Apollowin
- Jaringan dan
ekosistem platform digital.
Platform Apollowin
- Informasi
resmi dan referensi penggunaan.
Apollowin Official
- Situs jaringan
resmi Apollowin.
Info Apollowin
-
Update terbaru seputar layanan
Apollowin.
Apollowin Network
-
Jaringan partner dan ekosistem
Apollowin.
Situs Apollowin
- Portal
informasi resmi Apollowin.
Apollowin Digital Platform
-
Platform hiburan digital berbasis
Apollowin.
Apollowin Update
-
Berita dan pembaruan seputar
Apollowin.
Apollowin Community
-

=====

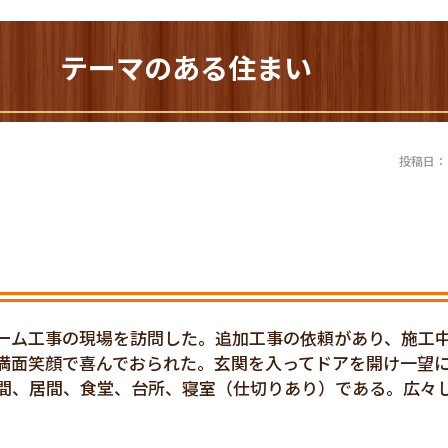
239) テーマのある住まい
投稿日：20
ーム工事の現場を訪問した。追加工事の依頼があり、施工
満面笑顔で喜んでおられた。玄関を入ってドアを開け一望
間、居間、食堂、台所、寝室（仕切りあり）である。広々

=====

Filter the entries above down to the lines that hold the word "ekosistem", and copy those lines.

ekosistem platform digital.
Jaringan partner dan ekosistem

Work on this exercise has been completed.